SPR Therapeutics received clearance from the United States Food and Drug Administration (FDA) to commercialize the SPRINT Peripheral Nerve Stimulation (PNS) System.
SPRINT is a completely reversible and minimally-invasive peripheral nerve stimulation system to provide relief of chronic and acute pain, including post-operative and post-traumatic pain.
“The FDA’s clearance comes at a critical time when physicians, patients and the U.S. healthcare system are seeking therapies to manage pain while reducing opioid use,” said Maria Bennett, SPR Therapeutics Founder, President and CEO. “SPR has developed a drug-free treatment for relieving chronic and acute pain.”
The SPRINT PNS System includes a threadlike, coiled wire, or lead, and a matchbox-sized wearable stimulator, about the weight of four quarters. The lead is placed percutaneously, or through the skin, via a fine needle and connects externally to the wearable stimulator. The stimulator delivers electrical stimulation through the lead, which activates peripheral nerves to achieve pain relief.

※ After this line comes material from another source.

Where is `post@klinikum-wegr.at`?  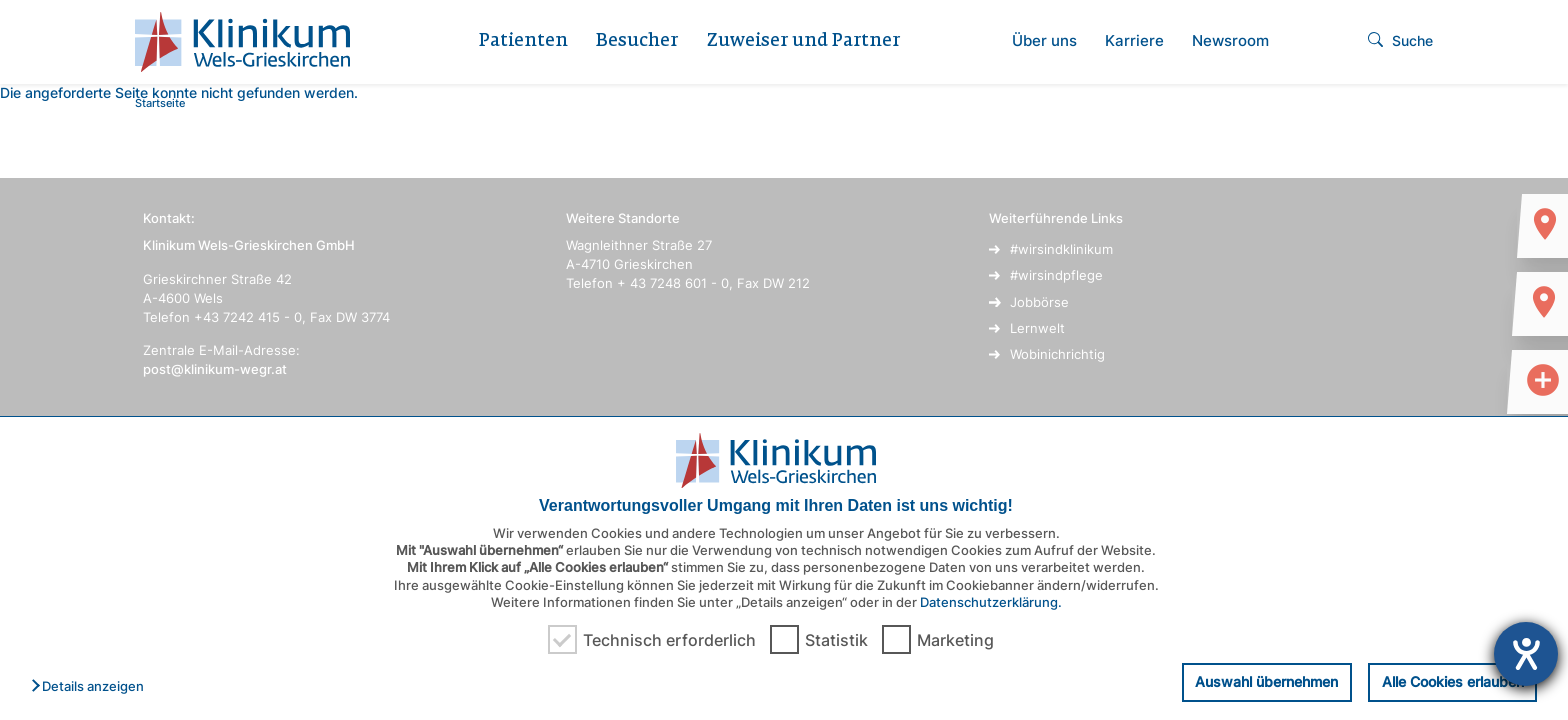 post@klinikum-wegr.at is located at coordinates (215, 369).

SPRINT allows lead placement as far as two to three centimeters from the targeted nerve. This simplifies the lead placement procedure for physicians and gives them the distinct ability to preferentially stimulate specific fibers of the nerve to maximize pain relief. This approach to PNS is fully reversible, as the device is designed to be withdrawn without surgery at the end of the 30-day treatment period.
A physician can place the system during a short outpatient procedure without surgery or anesthesia. Because SPRINT is minimally invasive and completely reversible, physicians may use it earlier in a patient’s treatment process in an effort to reduce or eliminate the need for opiates and to avoid costly alternatives in managing acute and chronic pain.
SPRINT will soon be available at select health care facilities in the United States.